• Bounding box prediction data:
Start of Block

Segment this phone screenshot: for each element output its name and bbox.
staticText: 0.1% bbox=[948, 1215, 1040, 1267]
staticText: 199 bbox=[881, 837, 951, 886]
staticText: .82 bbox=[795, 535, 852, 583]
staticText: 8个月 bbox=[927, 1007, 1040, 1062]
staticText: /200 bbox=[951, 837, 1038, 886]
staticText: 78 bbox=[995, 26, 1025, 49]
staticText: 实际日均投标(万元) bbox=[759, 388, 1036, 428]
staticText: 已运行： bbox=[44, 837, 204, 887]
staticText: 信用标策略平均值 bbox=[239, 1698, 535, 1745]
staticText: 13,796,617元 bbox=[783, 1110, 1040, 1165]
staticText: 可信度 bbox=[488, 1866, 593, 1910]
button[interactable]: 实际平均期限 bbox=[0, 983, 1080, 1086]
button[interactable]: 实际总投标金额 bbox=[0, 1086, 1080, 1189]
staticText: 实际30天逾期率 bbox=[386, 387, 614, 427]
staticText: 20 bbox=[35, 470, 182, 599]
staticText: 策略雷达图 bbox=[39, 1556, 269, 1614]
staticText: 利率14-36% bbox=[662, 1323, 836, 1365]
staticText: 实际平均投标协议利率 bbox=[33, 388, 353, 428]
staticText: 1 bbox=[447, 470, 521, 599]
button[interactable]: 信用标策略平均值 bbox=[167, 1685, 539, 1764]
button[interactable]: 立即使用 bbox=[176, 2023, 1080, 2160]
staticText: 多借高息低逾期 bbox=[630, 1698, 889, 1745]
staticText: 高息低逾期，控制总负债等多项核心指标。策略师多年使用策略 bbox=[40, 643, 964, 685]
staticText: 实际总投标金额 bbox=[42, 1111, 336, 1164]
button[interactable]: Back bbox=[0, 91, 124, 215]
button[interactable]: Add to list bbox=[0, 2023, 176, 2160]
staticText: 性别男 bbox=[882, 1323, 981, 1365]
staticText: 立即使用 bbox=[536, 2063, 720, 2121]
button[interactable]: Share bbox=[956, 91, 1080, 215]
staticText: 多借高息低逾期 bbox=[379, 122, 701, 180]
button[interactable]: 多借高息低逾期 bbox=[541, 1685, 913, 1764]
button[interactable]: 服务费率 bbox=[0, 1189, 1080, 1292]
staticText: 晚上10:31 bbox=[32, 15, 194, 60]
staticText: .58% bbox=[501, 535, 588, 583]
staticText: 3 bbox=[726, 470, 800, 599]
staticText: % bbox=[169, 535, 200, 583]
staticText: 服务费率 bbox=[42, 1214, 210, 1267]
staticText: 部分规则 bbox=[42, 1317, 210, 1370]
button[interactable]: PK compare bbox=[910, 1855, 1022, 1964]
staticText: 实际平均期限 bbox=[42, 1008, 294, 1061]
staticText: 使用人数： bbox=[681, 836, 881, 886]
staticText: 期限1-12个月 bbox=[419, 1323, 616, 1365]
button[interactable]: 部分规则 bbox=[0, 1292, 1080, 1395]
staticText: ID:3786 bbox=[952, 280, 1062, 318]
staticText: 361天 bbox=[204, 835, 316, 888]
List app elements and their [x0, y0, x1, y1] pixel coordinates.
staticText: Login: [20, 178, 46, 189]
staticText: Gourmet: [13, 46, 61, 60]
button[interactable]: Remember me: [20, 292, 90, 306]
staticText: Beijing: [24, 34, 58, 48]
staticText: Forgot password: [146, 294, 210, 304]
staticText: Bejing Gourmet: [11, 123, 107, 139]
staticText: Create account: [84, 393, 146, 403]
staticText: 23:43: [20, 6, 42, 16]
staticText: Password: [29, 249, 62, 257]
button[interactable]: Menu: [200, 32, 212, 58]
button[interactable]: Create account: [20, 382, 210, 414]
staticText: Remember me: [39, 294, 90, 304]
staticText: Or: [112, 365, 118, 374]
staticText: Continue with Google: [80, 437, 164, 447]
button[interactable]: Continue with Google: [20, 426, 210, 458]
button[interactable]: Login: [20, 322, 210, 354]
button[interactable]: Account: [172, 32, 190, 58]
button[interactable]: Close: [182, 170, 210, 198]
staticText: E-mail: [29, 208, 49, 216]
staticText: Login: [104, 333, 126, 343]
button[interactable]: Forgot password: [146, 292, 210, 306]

End of Block

• Task description:
For each line above that has the word "立即使用", add one to a tally, and report the final tally alone.

• Your response:
2